Y si Dios es todo y vive en el corazón de todos, si es así el apoya lo que realmente siente por Seiya, porque cuando está con él se siente agusto, se siente... feliz. Si le permite amar a Seiya de esa manera... no puede estar en contra de ello.
Sus labios sonrieron suavemente y dos lágrimas resbalaron de sus ojos, cuya mirada estaba fija en el rostro de Seiya -Seiya... yo...-
Cómo decir ahora lo mucho que le quería después de haber pensado cosas tan erroneas, el velo de la discriminación y las dudas se había desvanecido, y con ellas el malestar que le producian. Aceptó que en verdad estaba perdidamente enamorado de Seiya, apartó el escudo de la ignorancia, y ahora se sentía radiante, rodeado de un alo de amor y felicidad.
Se lanzó a abrazar a Seiya quien le correspondió con mucho cariño -Perdóname, por haber intentado destruir estos hermosos sentimientos que tengo hacia tí, tienes razón. Estoy enamorado de tí desde hace más de un mes y no puedo evitarlo, me dolía mucho cada negación de ese sentimiento, pero ahora me siento liberado- había mucho sentimiento en su voz -ya no me importa lo que piensen de nosotros los curas o los ángeles del cielo, si por amarte he de caer en el infierno... que así sea-
-No caeremos en el infierno, por que Dios está de nuestro lado, siempre que nuestro amor sea verdadero-
Shun se sintió enternecido por esas palabras, cada vez lo amaba más.
Seiya aflojó el abrazo y se vieron a los ojos fíjamente, con dulzura en su mirar. Shun se sentía fuertemente tentado a probar esos labios, una tentación que quiso dominar su mente durante semanas, y por fin, aquello que imagino se hizo realidad.

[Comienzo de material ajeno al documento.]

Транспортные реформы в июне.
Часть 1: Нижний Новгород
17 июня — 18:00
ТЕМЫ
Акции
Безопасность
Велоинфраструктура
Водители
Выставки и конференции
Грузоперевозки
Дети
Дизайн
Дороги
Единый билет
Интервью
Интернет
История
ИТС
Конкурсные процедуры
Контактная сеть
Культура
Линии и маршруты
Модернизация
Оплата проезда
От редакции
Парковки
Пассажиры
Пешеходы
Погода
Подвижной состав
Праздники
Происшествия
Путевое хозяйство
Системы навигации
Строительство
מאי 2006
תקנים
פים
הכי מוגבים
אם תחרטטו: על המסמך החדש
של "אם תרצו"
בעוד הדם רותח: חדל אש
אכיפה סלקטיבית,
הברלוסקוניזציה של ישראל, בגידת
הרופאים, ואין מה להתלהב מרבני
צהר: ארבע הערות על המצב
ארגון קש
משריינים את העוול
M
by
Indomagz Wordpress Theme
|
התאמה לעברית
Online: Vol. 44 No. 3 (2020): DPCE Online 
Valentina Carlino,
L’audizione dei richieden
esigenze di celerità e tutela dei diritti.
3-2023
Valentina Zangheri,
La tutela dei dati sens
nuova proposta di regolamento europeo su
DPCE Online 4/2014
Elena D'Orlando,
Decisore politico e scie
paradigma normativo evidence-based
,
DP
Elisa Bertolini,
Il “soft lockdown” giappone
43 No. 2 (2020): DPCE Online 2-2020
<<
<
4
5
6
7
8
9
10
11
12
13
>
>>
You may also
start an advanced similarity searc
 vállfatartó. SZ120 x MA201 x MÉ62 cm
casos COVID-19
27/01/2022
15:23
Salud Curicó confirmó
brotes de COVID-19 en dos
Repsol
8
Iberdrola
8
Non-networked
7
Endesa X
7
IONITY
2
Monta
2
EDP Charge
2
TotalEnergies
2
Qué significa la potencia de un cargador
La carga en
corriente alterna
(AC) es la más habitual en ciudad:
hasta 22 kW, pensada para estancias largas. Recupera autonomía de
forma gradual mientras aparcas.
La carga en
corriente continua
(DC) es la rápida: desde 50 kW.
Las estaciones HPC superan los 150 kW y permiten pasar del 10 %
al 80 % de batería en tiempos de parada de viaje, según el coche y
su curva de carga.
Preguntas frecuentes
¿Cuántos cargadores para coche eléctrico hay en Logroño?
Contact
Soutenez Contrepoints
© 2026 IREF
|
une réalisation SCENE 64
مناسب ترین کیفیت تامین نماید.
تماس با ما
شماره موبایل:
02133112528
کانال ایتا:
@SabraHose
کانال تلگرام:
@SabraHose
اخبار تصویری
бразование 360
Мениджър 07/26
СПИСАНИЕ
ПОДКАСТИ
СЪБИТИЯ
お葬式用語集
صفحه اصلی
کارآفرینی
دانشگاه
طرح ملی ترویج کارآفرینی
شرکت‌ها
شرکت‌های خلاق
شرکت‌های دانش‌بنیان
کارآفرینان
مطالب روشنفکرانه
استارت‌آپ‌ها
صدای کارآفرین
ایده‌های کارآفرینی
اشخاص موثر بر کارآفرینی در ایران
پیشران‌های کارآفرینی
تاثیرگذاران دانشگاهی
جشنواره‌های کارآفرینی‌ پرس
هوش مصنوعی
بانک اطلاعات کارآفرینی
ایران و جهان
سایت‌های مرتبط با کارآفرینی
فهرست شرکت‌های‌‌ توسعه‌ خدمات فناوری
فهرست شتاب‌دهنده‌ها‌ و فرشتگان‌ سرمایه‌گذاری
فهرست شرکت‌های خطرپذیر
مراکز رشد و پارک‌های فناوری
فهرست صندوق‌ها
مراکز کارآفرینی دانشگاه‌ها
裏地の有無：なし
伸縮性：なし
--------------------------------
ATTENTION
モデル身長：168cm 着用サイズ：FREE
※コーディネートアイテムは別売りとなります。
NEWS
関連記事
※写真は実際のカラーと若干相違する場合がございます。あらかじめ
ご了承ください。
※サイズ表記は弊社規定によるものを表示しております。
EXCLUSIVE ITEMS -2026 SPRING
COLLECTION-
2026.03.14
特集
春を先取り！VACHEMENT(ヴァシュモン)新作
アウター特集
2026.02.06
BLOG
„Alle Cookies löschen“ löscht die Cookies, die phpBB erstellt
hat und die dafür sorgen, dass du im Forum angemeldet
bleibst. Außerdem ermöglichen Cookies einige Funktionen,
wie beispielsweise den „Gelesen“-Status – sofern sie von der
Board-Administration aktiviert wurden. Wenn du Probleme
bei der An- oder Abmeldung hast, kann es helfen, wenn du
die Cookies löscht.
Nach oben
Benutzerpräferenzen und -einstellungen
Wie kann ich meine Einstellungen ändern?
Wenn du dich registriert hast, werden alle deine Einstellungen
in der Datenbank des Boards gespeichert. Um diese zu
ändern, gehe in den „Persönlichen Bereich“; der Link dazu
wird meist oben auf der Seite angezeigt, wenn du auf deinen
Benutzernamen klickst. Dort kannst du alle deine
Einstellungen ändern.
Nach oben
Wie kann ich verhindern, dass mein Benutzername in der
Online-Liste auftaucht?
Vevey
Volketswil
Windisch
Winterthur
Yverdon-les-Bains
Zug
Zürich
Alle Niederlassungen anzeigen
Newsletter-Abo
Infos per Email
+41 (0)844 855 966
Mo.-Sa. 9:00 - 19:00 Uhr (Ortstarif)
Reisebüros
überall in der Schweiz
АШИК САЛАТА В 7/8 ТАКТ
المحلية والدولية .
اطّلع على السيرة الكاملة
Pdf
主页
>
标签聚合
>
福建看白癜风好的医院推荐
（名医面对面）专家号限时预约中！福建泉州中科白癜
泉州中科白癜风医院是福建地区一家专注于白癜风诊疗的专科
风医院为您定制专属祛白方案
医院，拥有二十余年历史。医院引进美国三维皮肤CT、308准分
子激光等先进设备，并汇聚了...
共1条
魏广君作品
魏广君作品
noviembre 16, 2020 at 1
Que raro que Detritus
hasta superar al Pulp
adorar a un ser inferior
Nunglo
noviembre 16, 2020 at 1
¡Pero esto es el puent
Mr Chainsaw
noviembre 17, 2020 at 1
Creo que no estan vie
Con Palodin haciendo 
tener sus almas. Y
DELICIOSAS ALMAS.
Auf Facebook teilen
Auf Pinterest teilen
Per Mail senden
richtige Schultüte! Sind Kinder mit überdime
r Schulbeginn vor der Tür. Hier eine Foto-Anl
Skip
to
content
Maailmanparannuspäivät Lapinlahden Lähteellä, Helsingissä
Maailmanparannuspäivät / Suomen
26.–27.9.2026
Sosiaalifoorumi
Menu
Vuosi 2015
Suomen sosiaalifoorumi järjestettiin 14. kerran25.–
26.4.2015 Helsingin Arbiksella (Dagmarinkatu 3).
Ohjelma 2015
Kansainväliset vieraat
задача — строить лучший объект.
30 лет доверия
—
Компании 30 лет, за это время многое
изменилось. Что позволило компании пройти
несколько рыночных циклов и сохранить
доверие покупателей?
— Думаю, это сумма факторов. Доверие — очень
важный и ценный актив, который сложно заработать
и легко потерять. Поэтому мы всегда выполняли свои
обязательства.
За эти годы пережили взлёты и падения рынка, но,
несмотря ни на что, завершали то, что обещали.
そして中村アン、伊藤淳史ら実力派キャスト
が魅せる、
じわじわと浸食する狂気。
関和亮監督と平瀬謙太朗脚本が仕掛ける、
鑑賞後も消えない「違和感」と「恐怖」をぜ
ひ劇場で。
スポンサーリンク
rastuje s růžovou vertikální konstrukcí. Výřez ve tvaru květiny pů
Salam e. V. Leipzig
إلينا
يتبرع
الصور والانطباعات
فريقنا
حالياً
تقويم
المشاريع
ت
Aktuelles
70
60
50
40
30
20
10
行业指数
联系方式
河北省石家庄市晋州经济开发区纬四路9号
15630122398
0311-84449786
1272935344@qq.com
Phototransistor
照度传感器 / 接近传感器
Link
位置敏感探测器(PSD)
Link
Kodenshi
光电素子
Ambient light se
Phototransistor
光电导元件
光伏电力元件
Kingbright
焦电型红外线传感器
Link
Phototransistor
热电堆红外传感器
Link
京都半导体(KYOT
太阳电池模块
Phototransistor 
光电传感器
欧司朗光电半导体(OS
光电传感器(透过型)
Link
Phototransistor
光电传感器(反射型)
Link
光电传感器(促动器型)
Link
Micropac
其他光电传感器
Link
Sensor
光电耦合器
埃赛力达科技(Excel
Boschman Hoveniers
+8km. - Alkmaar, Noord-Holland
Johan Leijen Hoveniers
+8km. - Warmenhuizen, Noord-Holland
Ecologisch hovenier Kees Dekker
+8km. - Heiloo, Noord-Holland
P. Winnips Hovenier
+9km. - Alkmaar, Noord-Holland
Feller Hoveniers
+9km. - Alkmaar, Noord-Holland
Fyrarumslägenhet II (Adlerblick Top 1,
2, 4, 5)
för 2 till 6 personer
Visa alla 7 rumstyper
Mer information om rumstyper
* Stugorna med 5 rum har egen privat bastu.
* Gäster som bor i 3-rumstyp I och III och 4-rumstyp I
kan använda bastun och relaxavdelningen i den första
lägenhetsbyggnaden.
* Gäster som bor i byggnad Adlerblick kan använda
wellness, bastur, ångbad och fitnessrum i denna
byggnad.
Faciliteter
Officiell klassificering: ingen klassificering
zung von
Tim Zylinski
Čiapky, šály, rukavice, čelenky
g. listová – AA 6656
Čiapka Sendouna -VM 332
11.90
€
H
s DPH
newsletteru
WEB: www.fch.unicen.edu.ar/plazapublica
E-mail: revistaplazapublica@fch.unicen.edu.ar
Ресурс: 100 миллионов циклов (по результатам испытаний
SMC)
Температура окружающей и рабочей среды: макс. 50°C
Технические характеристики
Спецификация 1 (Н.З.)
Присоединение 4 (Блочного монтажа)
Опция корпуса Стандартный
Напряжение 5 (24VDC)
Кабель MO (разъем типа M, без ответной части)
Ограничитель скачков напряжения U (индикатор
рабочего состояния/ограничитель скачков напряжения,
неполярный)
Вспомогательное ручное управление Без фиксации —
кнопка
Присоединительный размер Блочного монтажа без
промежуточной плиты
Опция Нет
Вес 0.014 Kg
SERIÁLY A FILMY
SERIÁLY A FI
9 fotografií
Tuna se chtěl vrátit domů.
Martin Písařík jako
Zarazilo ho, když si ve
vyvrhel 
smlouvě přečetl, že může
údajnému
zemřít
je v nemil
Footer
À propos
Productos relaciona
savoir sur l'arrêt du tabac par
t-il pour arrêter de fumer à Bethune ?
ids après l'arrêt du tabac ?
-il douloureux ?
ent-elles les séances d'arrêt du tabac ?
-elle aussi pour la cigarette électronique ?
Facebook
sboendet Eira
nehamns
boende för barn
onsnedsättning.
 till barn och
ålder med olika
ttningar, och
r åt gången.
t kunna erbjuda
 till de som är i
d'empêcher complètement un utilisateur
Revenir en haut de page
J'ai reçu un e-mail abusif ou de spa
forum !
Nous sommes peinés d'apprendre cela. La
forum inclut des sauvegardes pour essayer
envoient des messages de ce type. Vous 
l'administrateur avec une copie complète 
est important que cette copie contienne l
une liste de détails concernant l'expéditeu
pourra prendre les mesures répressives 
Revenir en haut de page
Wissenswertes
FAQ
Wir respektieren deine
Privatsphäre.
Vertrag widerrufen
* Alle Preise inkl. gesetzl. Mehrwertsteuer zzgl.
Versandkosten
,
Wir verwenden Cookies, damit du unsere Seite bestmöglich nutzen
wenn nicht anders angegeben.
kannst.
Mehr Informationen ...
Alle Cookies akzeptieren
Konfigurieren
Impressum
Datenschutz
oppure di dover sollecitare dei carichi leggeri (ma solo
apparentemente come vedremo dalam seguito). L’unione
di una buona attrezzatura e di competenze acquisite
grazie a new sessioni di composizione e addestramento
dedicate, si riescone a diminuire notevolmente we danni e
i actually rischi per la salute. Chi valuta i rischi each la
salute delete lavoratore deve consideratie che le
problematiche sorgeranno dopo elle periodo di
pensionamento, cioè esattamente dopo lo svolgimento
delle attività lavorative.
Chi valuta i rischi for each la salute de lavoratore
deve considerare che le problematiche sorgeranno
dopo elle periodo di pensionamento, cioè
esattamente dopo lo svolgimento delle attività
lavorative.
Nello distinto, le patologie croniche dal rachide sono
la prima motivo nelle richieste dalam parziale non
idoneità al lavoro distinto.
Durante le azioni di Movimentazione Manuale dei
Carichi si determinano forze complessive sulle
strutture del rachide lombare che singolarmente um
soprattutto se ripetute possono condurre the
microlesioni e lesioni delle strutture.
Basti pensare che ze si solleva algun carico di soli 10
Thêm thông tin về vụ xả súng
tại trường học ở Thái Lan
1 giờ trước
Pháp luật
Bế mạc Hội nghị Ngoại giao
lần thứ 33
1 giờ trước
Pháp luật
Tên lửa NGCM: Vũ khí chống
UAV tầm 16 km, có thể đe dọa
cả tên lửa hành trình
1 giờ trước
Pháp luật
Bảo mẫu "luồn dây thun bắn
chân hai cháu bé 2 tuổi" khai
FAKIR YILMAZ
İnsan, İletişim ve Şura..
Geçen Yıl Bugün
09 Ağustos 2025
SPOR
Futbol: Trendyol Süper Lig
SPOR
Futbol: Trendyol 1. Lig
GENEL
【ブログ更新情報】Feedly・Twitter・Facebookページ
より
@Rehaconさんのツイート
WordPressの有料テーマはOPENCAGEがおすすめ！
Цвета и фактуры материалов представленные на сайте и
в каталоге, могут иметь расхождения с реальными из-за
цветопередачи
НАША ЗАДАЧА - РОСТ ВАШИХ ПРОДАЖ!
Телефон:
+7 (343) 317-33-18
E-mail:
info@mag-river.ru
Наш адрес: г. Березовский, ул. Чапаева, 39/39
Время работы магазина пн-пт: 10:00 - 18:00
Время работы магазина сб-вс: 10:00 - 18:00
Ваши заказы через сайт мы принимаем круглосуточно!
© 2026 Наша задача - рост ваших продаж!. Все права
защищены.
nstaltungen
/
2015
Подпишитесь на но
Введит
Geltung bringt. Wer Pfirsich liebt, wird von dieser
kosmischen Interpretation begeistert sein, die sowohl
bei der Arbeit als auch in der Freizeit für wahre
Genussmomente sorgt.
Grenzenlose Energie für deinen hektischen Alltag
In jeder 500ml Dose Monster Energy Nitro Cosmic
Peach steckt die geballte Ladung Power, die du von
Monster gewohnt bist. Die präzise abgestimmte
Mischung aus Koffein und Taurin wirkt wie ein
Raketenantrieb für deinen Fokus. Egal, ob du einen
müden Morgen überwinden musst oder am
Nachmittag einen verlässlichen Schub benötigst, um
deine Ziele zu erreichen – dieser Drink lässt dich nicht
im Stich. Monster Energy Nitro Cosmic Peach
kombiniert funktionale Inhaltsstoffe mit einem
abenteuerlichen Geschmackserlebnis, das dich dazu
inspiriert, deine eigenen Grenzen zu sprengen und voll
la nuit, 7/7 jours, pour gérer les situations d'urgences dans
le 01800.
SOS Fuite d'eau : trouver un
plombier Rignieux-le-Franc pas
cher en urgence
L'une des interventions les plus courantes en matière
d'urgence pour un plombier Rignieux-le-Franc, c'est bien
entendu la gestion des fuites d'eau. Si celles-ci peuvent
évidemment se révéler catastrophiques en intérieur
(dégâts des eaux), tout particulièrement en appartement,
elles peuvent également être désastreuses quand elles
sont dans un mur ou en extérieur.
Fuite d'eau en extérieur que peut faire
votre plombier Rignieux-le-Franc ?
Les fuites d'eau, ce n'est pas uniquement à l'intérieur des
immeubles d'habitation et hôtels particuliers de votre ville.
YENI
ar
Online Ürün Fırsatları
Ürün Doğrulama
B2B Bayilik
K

Sus ojos se cerraron al mismo tiempo y sus labios tomaron contacto, el suave y tierno primer beso los envolvió en una maravillosa sensación. Con aquel beso quedó oficialmente confirmado que, a demás de mejores amigos, ahora eran también novios.
Ya no me importa qué dirán
no doy lo que tengo por saber
de que lado late el corazón
me basta con ser su otra mitad
A partir de ese día Seiya y Shun dedicaban el tiempo que pasaban juntos no solo a divertirse y charlar como siempre, sino también a besarse y abrazarse, a acariciar el cabello de uno y apoyarse en el cálido torso del otro. Aprendieron juntos a besarse con lengua y cada acto era muy agradable. Sentían como nunca a traves de sus cuerpos el amor que se transmitian sus corazones. Y aunque todo lo hacian a escondidas, se sentian felices de estar juntos.
Quién le dio sentido a nuestro amor
no fui yo, fue nuestro corazón
Un par de semanas después Shun había dejado de acudir a la iglesia, a la cual asistía antes como voluntario para ayudar a preparar las misas, creia en Dios pero no en sus seguidores católicos, ahora había forjado su propia fé al enamorarse de Seiya.
Pero claro, los curas y las monjas de aquella iglesia desconocian el motivo por el que Shun dejó de ir de repente y un poco preocupados llamaron a su casa. Fue Ikki quien contestó, Shun no estaba en la mansión porque había salido con Seiya.
-Oh Ikki, es usted ¿está Shun en casa?- preguntó el cura que hizo la llamada.
-Lo siento padre pero no está en este momento, ha salido- respondió Ikki.
-Vaya, menos mal que está bien, es que verá, ha dejado de venir a la iglesia y empezamos a pensar que se había puesto enfermo o algo así ¿No le dijo nada a usted?-
Ikki se mostro sorprendido -¿Qué Shun ha dejado de ir a la iglesia? pues no me dijo nada, aunque de hecho últimamente no me cuenta casi nada, creo que me está ocultando algo y lo que me acaba de contar me lo ha confirmado del todo- dijo poniendose serio.
-Espero que no sea nada grave, es un chico tan bueno- respondió el cura un poco preocupado.
-No se preocupe, no creo que sea nada malo, le diré que ha llamado-
-Gracias, bendito seas- respondió.
-Hasta pronto padre- Ikki colgó el teléfono y suspiró "Shun" pensó en su hermano.
Pasaron un par de horas y Shun llegó la mansión al atardecer.
-Hola hermano- lo saludó muy contento al encontrarselo en el salón.
-Shun- Ikki miró a Shun muy fíjamente.
-Dime-
-El padre Ishida ha llamado, dice que has dejado de asistir a la iglesia de repente, ya decía yo que estabas muy raro ¿qué me andas ocultando hermanito?- le dijo de modo insinuante.